**Available data**
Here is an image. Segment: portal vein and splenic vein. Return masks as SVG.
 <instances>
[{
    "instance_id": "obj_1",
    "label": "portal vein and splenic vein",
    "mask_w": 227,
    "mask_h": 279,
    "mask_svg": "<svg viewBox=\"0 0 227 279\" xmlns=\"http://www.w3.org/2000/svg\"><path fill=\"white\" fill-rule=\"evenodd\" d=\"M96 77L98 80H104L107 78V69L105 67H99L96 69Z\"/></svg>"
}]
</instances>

**Task requirements**
Print the material word for word, with nothing left out.

**Exercise response**
Here is an image. Segment: portal vein and splenic vein. Return masks as SVG.
 <instances>
[{
    "instance_id": "obj_1",
    "label": "portal vein and splenic vein",
    "mask_w": 227,
    "mask_h": 279,
    "mask_svg": "<svg viewBox=\"0 0 227 279\" xmlns=\"http://www.w3.org/2000/svg\"><path fill=\"white\" fill-rule=\"evenodd\" d=\"M96 77L98 80H104L107 78V69L105 67H99L96 69Z\"/></svg>"
}]
</instances>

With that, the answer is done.